Top Philippines news site face tax evasion chargestext_fields
Manila: The Philippines Justice Department said it had "found probable cause" to indict investigative news site Rappler and its CEO and executive editor on charges of tax evasion, the media reported on Sunday.
The Department said on Friday that Rappler and CEO Maria Ressa failed to declare about $3 million in 2015 on tax returns from an investment by the Omidyar Network, a fund created by eBay founder Pierre Omidyar, CNN reported.
The investment was touted by Rappler in November 2015 as a partnership that created "an inclusive media" platform that blends professional journalism, technology and the wisdom of the crowd.
In response, Rappler issued a statement on Sunday, saying: "We are not at all surprised by the decision, considering how the (President Rodrigo) Duterte administration has been treating Rappler for its independent and fearless reporting."
Rappler has not shied away from critical reporting about Duterte, closely documenting his so-called "war on drugs", a widespread crackdown which has been condemned for encouraging thousands of extrajudicial killings.

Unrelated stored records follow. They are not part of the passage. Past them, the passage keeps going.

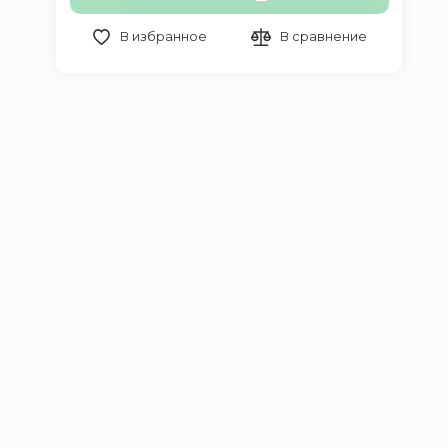
В избранное
В сравнение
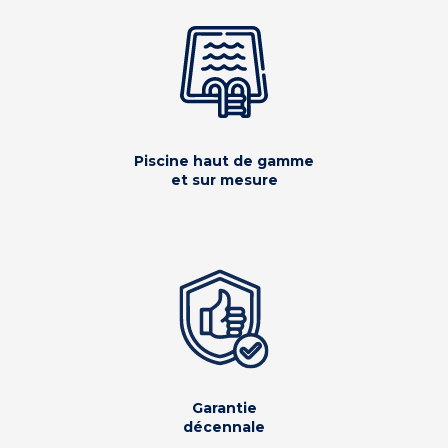
Piscine haut de gamme
et sur mesure
Garantie
décennale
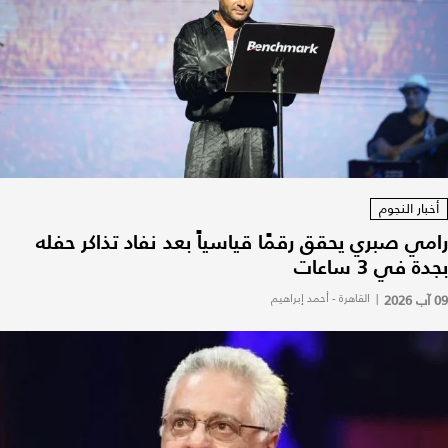
أخبار النجوم
رامي صبري يحقق رقمًا قياسياً بعد نفاد تذاكر حفله
بجدة في 3 ساعات
09 آب 2026
|
القاهرة - أحمد إبراهيم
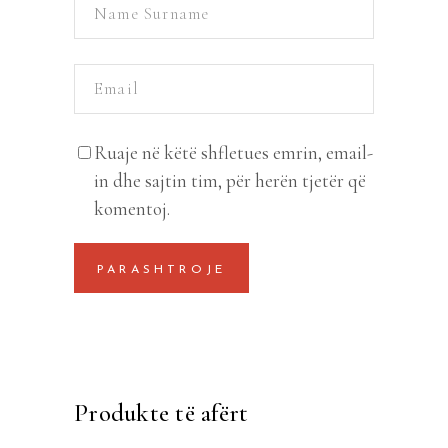
Ruaje në këtë shfletues emrin, email-
in dhe sajtin tim, për herën tjetër që
komentoj.
Produkte të afërt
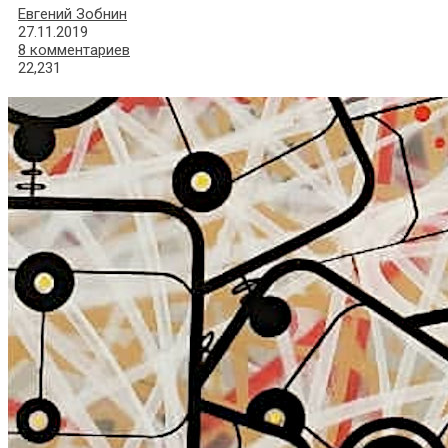
Евгений Зобнин
27.11.2019
8 комментариев
22,231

In January, the Philippines Securities and Exchange Commission (SEC) temporarily revoked Rappler's registration on the basis that it had violated the country's constitution over foreign ownership rules.
The day before Friday's announcement of tax evasion charges, Ressa was in the US to accept a Knight International Journalism Award from the International Committee for Journalists (ICFJ).

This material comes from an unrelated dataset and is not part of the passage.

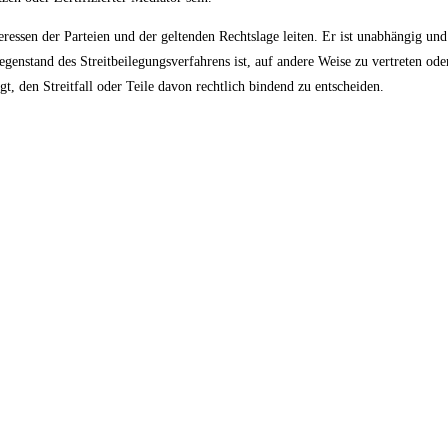
Interessen der Parteien und der geltenden Rechtslage leiten. Er ist unabhängig 
 Gegenstand des Streitbeilegungsverfahrens ist, auf andere Weise zu vertreten od
gt, den Streitfall oder Teile davon rechtlich bindend zu entscheiden.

In a statement announcing the award, the ICFJ lauded Ressa as an "intrepid editor and media innovator who holds a spotlight to the Philippine government's bloody war on drugs".

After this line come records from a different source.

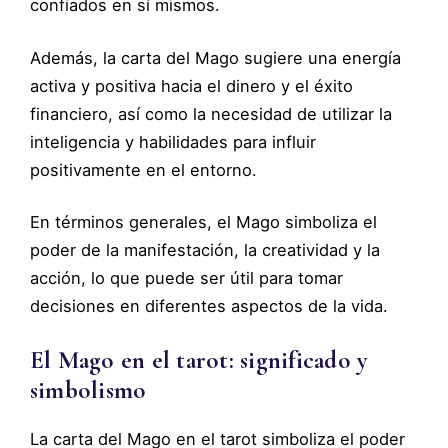
confiados en sí mismos.
Además, la carta del Mago sugiere una energía
activa y positiva hacia el dinero y el éxito
financiero, así como la necesidad de utilizar la
inteligencia y habilidades para influir
positivamente en el entorno.
En términos generales, el Mago simboliza el
poder de la manifestación, la creatividad y la
acción, lo que puede ser útil para tomar
decisiones en diferentes aspectos de la vida.
El Mago en el tarot: significado y
simbolismo
La carta del Mago en el tarot simboliza el poder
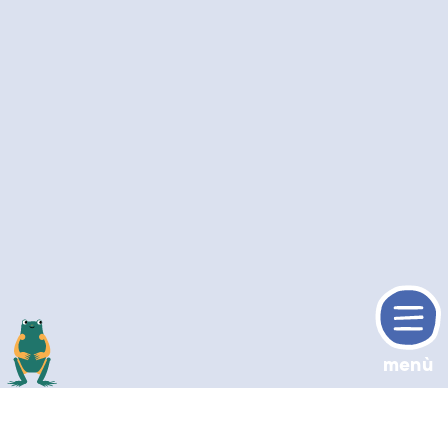
menù
torne sù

According to analysts, Friday's move is being seen as a thinly disguised attempt to stifle press freedom in the South East Asian country, CNN said.
Freedom House, a US government-funded NGO, released a report earlier this month that found internet freedom had declined worldwide for the eighth consecutive year.
Of 65 countries examined, the Philippines suffered one of the biggest drops in a point-scoring method that assesses internet access, freedom of expression, and privacy issues, according to the report "Freedom on the Net".